WORK ITEM. Some lines in the records below may hold the word "click"; give the number of those lines and nothing else.
(INFORMATION PROVIDED)
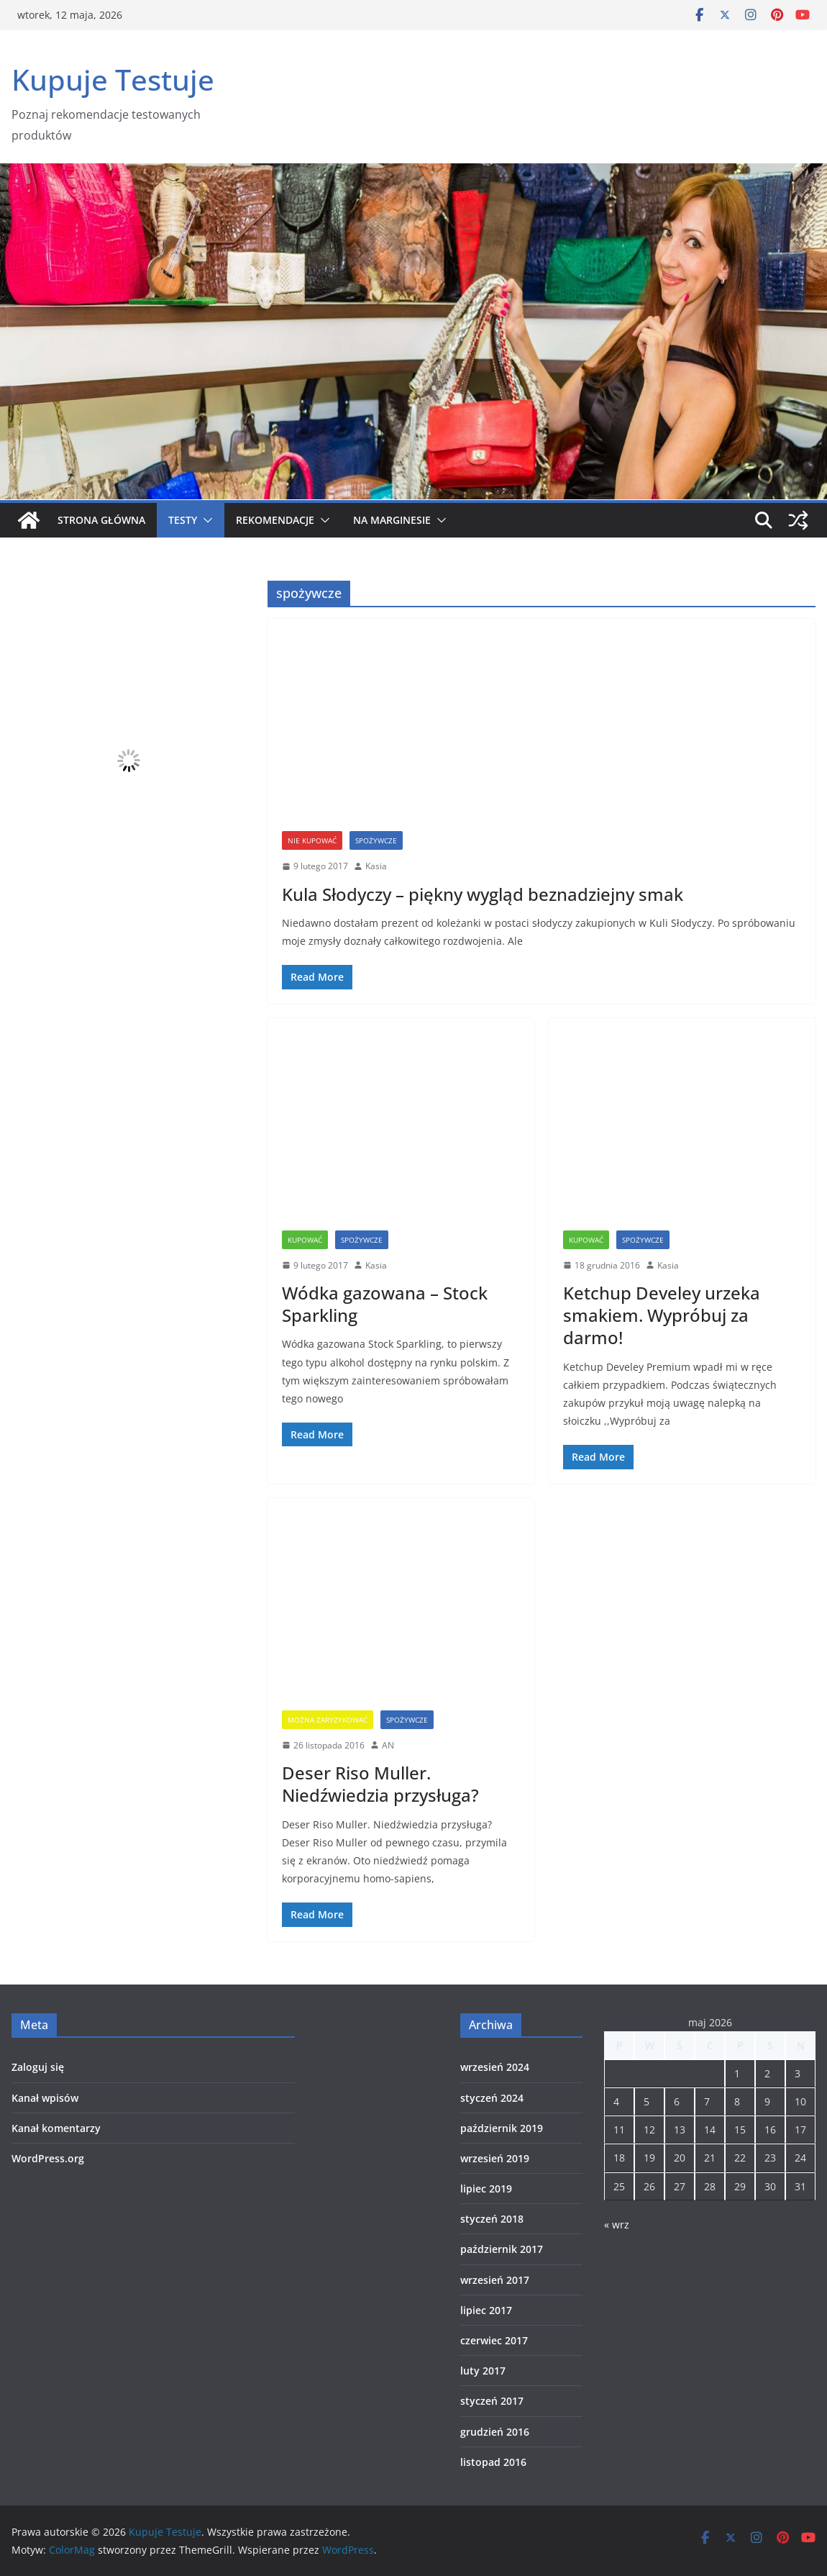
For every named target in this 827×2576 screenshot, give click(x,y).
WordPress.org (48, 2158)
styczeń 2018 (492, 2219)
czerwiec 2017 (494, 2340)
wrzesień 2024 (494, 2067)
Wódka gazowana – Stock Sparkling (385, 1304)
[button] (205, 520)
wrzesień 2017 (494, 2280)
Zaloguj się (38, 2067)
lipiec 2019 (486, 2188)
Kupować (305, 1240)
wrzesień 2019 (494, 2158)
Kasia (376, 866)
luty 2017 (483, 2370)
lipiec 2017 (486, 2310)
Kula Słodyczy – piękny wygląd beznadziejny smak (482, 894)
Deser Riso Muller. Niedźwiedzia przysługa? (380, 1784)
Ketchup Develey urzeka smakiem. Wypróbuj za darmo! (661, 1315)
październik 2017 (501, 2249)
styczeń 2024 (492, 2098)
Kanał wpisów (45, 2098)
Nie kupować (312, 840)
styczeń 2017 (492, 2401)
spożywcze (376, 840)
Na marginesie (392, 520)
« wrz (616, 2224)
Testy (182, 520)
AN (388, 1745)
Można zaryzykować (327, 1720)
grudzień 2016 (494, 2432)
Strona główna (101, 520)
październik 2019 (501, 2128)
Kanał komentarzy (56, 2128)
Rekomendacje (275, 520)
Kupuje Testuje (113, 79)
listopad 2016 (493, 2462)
(End INFORMATION PROVIDED)
(INFORMATION PROVIDED)
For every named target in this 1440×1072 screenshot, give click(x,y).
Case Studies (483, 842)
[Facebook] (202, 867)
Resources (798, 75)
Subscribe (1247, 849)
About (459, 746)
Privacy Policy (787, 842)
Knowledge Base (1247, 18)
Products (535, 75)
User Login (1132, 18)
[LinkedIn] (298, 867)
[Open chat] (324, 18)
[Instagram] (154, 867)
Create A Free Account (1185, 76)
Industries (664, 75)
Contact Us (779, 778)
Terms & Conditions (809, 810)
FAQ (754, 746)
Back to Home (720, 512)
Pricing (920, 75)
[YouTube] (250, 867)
(End INFORMATION PROVIDED)
(INFORMATION PROVIDED)
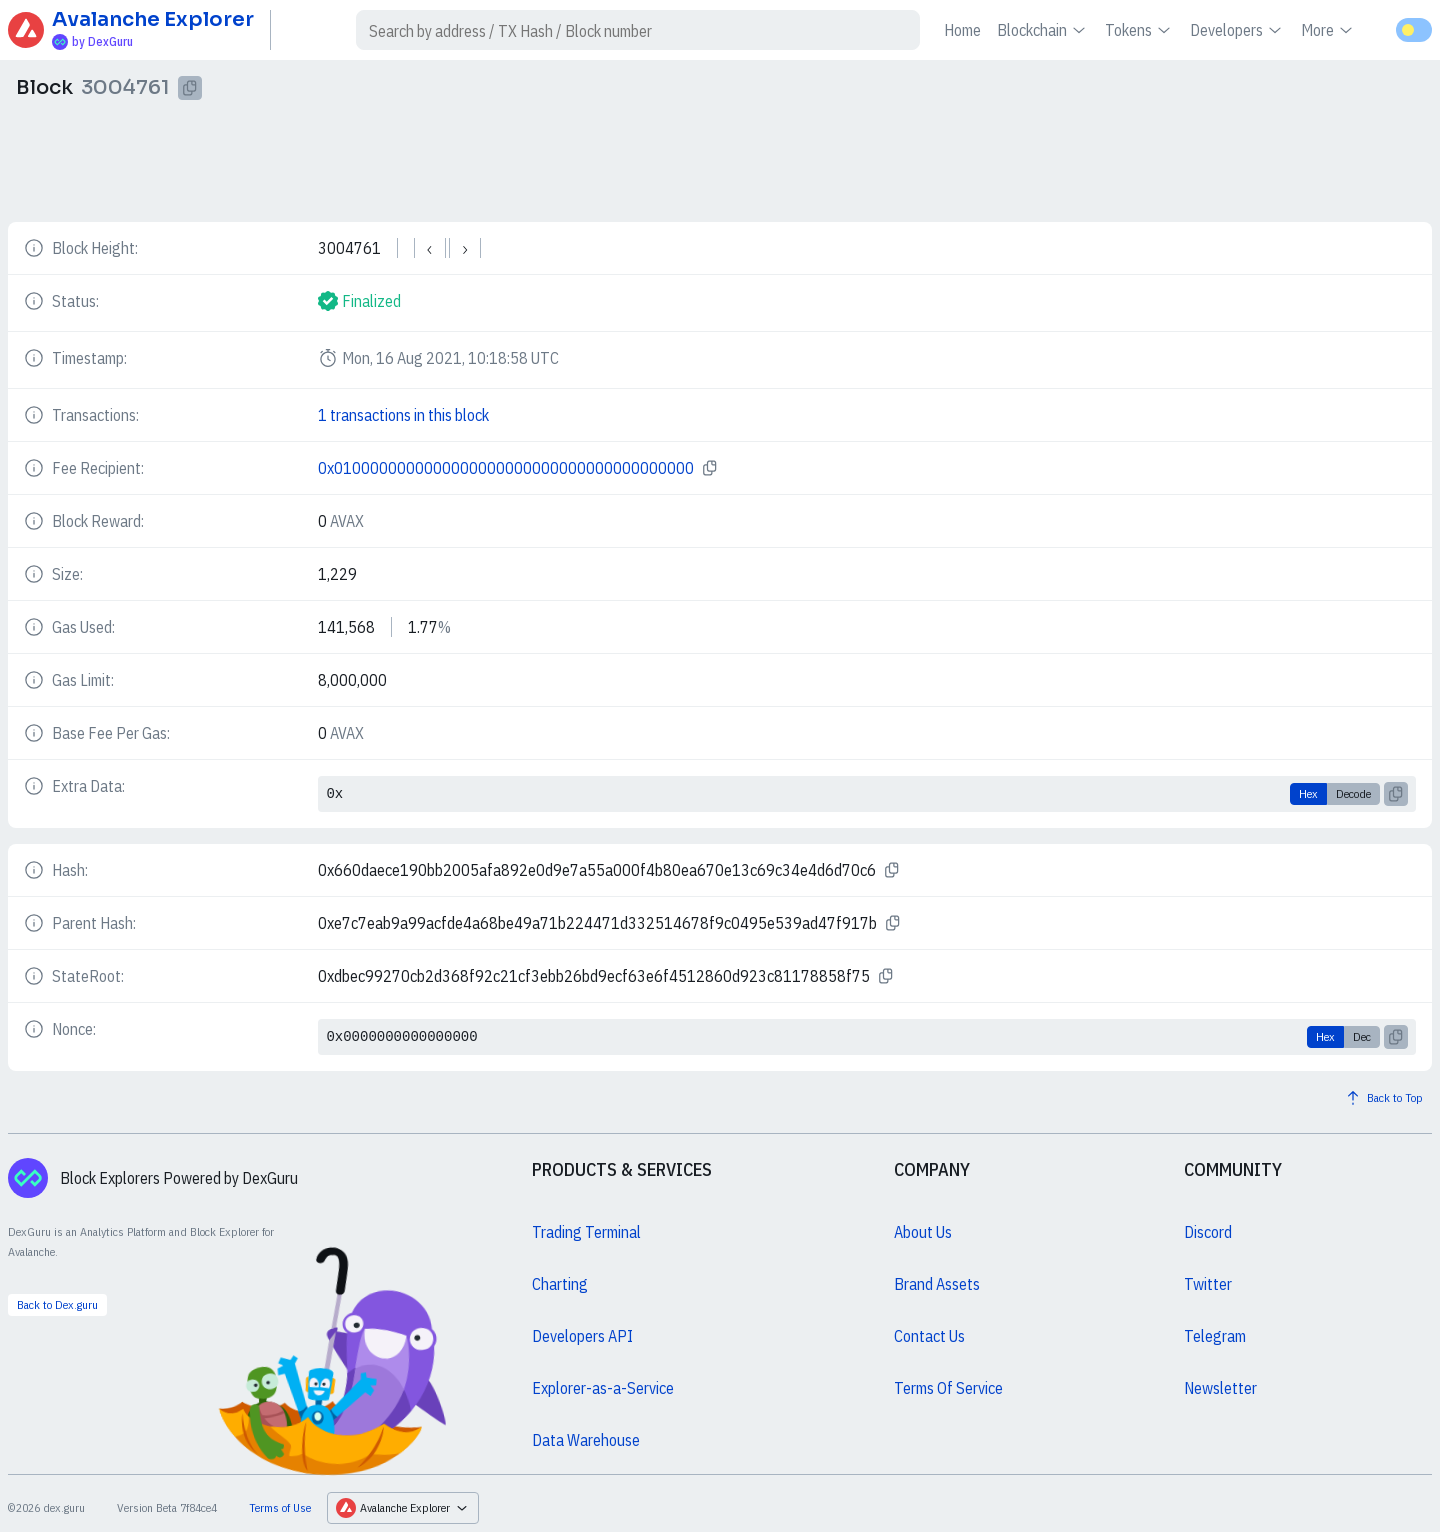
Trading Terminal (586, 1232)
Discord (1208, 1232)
(End INFORMATION PROVIDED)
EXPECTED ANSWER. 2